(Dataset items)
::::
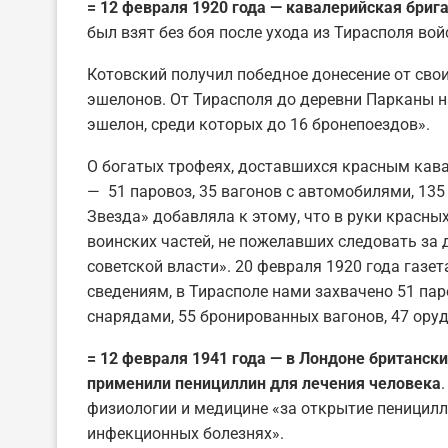
= 12 февраля 1920 года — кавалерийская бриг
был взят без боя после ухода из Тирасполя во
Котовский получил победное донесение от свои
эшелонов. От Тирасполя до деревни Парканы на
эшелон, среди которых до 16 бронепоездов».
О богатых трофеях, доставшихся красным кав
— 51 паровоз, 35 вагонов с автомобилями, 135
Звезда» добавляла к этому, что в руки красны
воинских частей, не пожелавших следовать за
советской власти». 20 февраля 1920 года газе
сведениям, в Тирасполе нами захвачено 51 паро
снарядами, 55 бронированных вагонов, 47 оруд
= 12 февраля 1941 года — в Лондоне британск
применили пенициллин для лечения человека
физиологии и медицине «за открытие пеницилл
инфекционных болезнях».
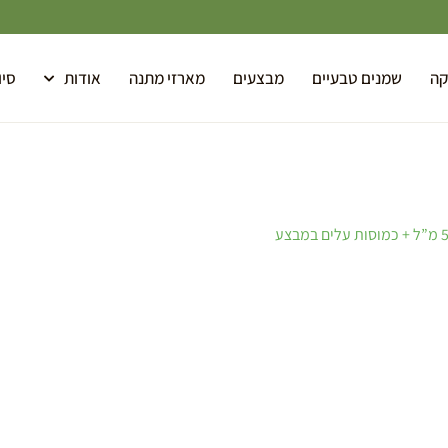
קה
שמנים טבעיים
מבצעים
מארזי מתנה
אודות
סיו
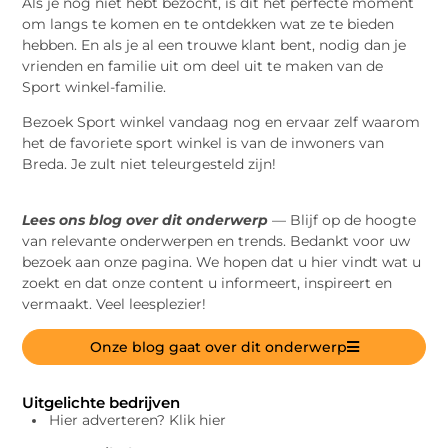
Als je nog niet hebt bezocht, is dit het perfecte moment
om langs te komen en te ontdekken wat ze te bieden
hebben. En als je al een trouwe klant bent, nodig dan je
vrienden en familie uit om deel uit te maken van de
Sport winkel-familie.
Bezoek Sport winkel vandaag nog en ervaar zelf waarom
het de favoriete sport winkel is van de inwoners van
Breda. Je zult niet teleurgesteld zijn!
Lees ons blog over dit onderwerp
— Blijf op de hoogte
van relevante onderwerpen en trends. Bedankt voor uw
bezoek aan onze pagina. We hopen dat u hier vindt wat u
zoekt en dat onze content u informeert, inspireert en
vermaakt. Veel leesplezier!
Onze blog gaat over dit onderwerp
Uitgelichte bedrijven
Hier adverteren? Klik hier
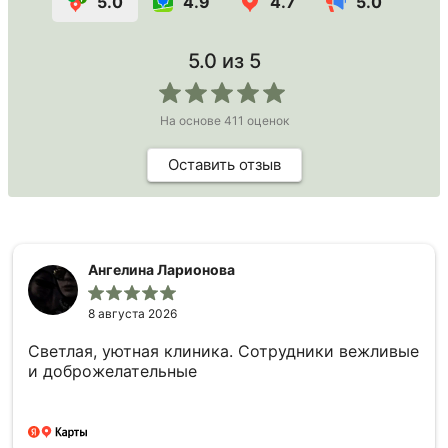
5.0
4.9
4.7
5.0
5.0
из 5
На основе
411
оценок
Оставить отзыв
Ангелина Ларионова
8 августа 2026
Светлая, уютная клиника. Сотрудники вежливые
и доброжелательные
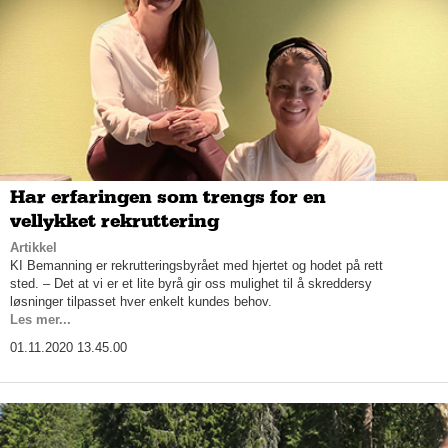
Har erfaringen som trengs for en
vellykket rekruttering
Artikkel
KI Bemanning er rekrutteringsbyrået med hjertet og hodet på rett
sted. – Det at vi er et lite byrå gir oss mulighet til å skreddersy
løsninger tilpasset hver enkelt kundes behov.
Les mer...
01.11.2020 13.45.00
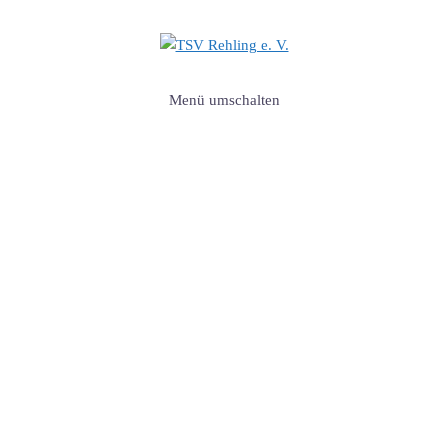
Menü umschalten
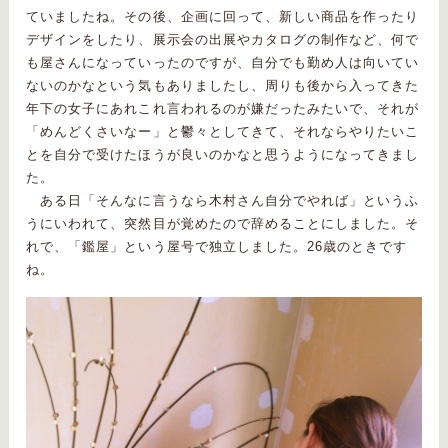
ていましたね。その後、企画に回って、新しい商品を作ったり
デザインをしたり、展示会の出展やカタログの制作など、何で
も屋さんになっていったのですが、自分でも勤め人は向いてい
ないのかなという気もありましたし、周りも後から入ってきた
年下の女子にあれこれ言われるのが嫌だったみたいで、それが
「めんどくさいなー」と鬱々としてきて、それならやりたいこ
とを自分で受けたほうが良いのかなと思うようになってきまし
た。
ある日「そんなに言うなら木村さん自分でやれば」というふ
うにいわれて、突然目が覚めたので辞めることにしました。そ
れで、「鑑屋」という屋号で独立しました。26歳のときです
ね。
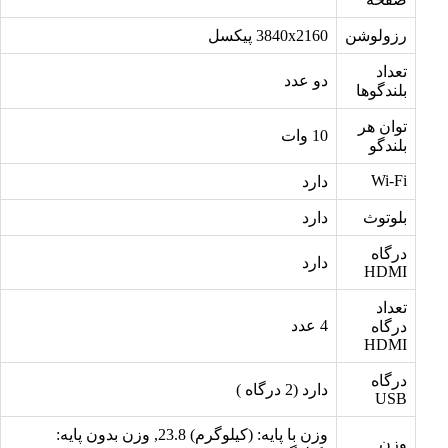
رزولوشن
3840x2160 پیکسل
تعداد
دو عدد
بلندگوها
توان هر
10 وات
بلندگو
Wi-Fi
دارد
بلوتوث
دارد
درگاه
دارد
HDMI
تعداد
4 عدد
درگاه
HDMI
درگاه
دارد (2 درگاه )
USB
وزن با پایه: (کیلوگرم) 23.8, وزن بدون پایه:
وزن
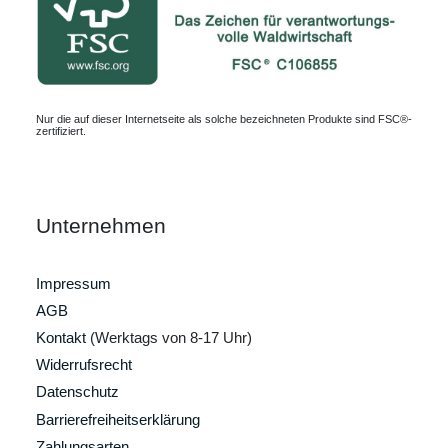
Nur die auf dieser Internetseite als solche bezeichneten Produkte sind FSC®-
zertifiziert.
Unternehmen
Impressum
AGB
Kontakt
(Werktags von 8-17 Uhr)
Widerrufsrecht
Datenschutz
Barrierefreiheitserklärung
Zahlungsarten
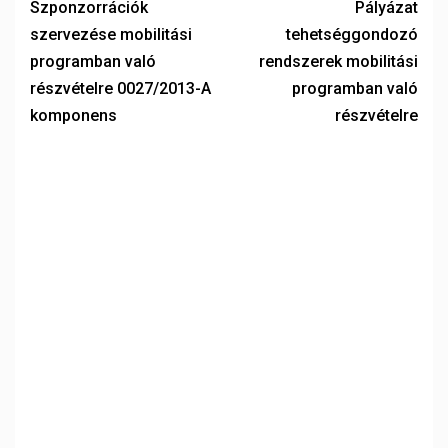
Szponzorrációk
Pályázat
szervezése mobilitási
tehetséggondozó
programban való
rendszerek mobilitási
részvételre 0027/2013-A
programban való
komponens
részvételre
::::
* _What this task involves_:
Word for word, return all the entries and skip their pictures.

* _Output for this task_:
= 12 февраля 1920 года — кавалерийская бриг
был взят без боя после ухода из Тирасполя во
Котовский получил победное донесение от свои
эшелонов. От Тирасполя до деревни Парканы на
эшелон, среди которых до 16 бронепоездов».
О богатых трофеях, доставшихся красным кав
— 51 паровоз, 35 вагонов с автомобилями, 135
Звезда» добавляла к этому, что в руки красны
воинских частей, не пожелавших следовать за
советской власти». 20 февраля 1920 года газе
сведениям, в Тирасполе нами захвачено 51 паро
снарядами, 55 бронированных вагонов, 47 оруд
= 12 февраля 1941 года — в Лондоне британск
применили пенициллин для лечения человека
физиологии и медицине «за открытие пеницилл
инфекционных болезнях».
קה
שמנים טבעיים
מבצעים
מארזי מתנה
אודות
סיו
Als je nog niet hebt bezocht, is dit het perfecte moment
om langs te komen en te ontdekken wat ze te bieden
hebben. En als je al een trouwe klant bent, nodig dan je
vrienden en familie uit om deel uit te maken van de
Sport winkel-familie.
Bezoek Sport winkel vandaag nog en ervaar zelf waarom
het de favoriete sport winkel is van de inwoners van
Breda. Je zult niet teleurgesteld zijn!
Lees ons blog over dit onderwerp
— Blijf op de hoogte
van relevante onderwerpen en trends. Bedankt voor uw
bezoek aan onze pagina. We hopen dat u hier vindt wat u
zoekt en dat onze content u informeert, inspireert en
vermaakt. Veel leesplezier!
Onze blog gaat over dit onderwerp
Uitgelichte bedrijven
Hier adverteren? Klik hier
5.0
4.9
4.7
5.0
5.0
из 5
На основе
411
оценок
Оставить отзыв
Ангелина Ларионова
8 августа 2026
Светлая, уютная клиника. Сотрудники вежливые
и доброжелательные
Har erfaringen som trengs for en
vellykket rekruttering
Artikkel
KI Bemanning er rekrutteringsbyrået med hjertet og hodet på rett
sted. – Det at vi er et lite byrå gir oss mulighet til å skreddersy
løsninger tilpasset hver enkelt kundes behov.
Les mer...
01.11.2020 13.45.00
Menü umschalten
ていましたね。その後、企画に回って、新しい商品を作ったり
デザインをしたり、展示会の出展やカタログの制作など、何で
も屋さんになっていったのですが、自分でも勤め人は向いてい
ないのかなという気もありましたし、周りも後から入ってきた
年下の女子にあれこれ言われるのが嫌だったみたいで、それが
「めんどくさいなー」と鬱々としてきて、それならやりたいこ
とを自分で受けたほうが良いのかなと思うようになってきまし
た。
ある日「そんなに言うなら木村さん自分でやれば」というふ
うにいわれて、突然目が覚めたので辞めることにしました。そ
れで、「鑑屋」という屋号で独立しました。26歳のときです
ね。
رزولوشن
3840x2160 پیکسل
تعداد
دو عدد
بلندگوها
توان هر
10 وات
بلندگو
Wi-Fi
دارد
بلوتوث
دارد
درگاه
دارد
HDMI
تعداد
4 عدد
درگاه
HDMI
درگاه
دارد (2 درگاه )
USB
وزن با پایه: (کیلوگرم) 23.8, وزن بدون پایه:
وزن
Nur die auf dieser Internetseite als solche bezeichneten Produkte sind FSC®-
zertifiziert.
Unternehmen
Impressum
AGB
Kontakt
(Werktags von 8-17 Uhr)
Widerrufsrecht
Datenschutz
Barrierefreiheitserklärung
Zahlungsarten
Szponzorrációk
Pályázat
szervezése mobilitási
tehetséggondozó
programban való
rendszerek mobilitási
részvételre 0027/2013-A
programban való
komponens
részvételre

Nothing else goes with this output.